Dear Jake:
I have hesitated a little before answering your question. Personally I love the so-called 'New Rite' on two accounts: its dignity and clarity when celebrated as it should, and the fact that it is the chosen rite for general use in the Latin Church. You have to be blind not to see its dignity and power when you witness a Mass celebrated by the Holy Father on any of his trips.
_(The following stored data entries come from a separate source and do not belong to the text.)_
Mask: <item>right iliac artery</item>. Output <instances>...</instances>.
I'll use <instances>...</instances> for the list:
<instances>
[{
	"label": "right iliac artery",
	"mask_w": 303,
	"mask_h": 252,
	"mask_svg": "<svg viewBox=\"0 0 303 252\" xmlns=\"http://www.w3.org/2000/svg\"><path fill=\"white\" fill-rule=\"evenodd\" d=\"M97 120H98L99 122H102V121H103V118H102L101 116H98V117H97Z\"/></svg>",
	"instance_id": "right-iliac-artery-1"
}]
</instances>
To answer your question on excommunication: the law of the Church, Canon Law, tells us that 'A bishop who consecrates someone a bishop and the person who receives such a consecration from a bishop without a pontifical mandate incur an automatic (latae senententiae) excommunication reserved to the Apostolic See.' (Canon 1382). That is precisely what Archbishop Lefebvre did. No matter what explanations are made, the fact remains: some men (the ordaining bishop and those ordained) were knowingly and deliberately disobedient and thus placed themselves outside the Church by their very act. There may be problems in the Church (there will always be, as long as Catholics, priests and bishops included, are human), but the way to solve them is not by disobedience to the Holy Father.
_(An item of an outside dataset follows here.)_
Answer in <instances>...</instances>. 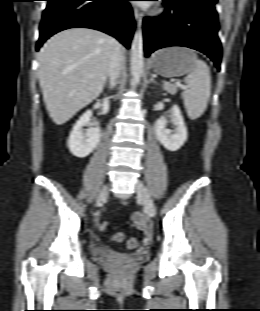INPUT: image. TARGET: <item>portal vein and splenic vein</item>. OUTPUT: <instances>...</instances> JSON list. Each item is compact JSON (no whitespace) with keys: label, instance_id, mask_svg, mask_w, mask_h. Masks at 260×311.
<instances>
[{"label":"portal vein and splenic vein","instance_id":"portal-vein-and-splenic-vein-1","mask_svg":"<svg viewBox=\"0 0 260 311\" xmlns=\"http://www.w3.org/2000/svg\"><path fill=\"white\" fill-rule=\"evenodd\" d=\"M164 83H168V82H164ZM176 85L177 86H179V87H181V88H183V89H185L186 87L185 86H183L180 82H176Z\"/></svg>","mask_w":260,"mask_h":311}]
</instances>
The break away of the SSPX has saddened many in the Church - beginning with the Holy Father himself, and many Bishops clergy and lay-people. The reasons that are usually given to justify their actions have scandalized and mislead many good people, and done great harm to their faith.
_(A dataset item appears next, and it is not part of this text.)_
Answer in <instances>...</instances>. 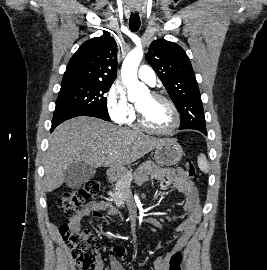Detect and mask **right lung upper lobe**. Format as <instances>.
Masks as SVG:
<instances>
[{"label":"right lung upper lobe","mask_w":267,"mask_h":270,"mask_svg":"<svg viewBox=\"0 0 267 270\" xmlns=\"http://www.w3.org/2000/svg\"><path fill=\"white\" fill-rule=\"evenodd\" d=\"M117 44L104 34L84 42L70 59L63 80L114 82Z\"/></svg>","instance_id":"obj_1"}]
</instances>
At the bottom of this whole question lies a subjective, and I would say, protestant, idea of the Church, and a false concept of Tradition. They tell us that the means that Christ chose to insure the endurance of his Church and his presence in the Church for all time (the office of Peter) has let him down, and in something as fundamental as the validity of the Mass. Just like the Reformers, they say the Catholic Church has gone astray, that they are privileged with an insight that allows them to single-handedly reestablish the link of fidelity. If the Church wants to be what Christ meant it to be, if the Pope is to do his job right, he has to come around to their position. They are his 'faithful sons' waiting for him (the Prodigal Father?) to return.
I do not think anybody wants to destroy them; we all hope and pray that they will be reunited with Rome, and contribute their energies to the New Evangelization.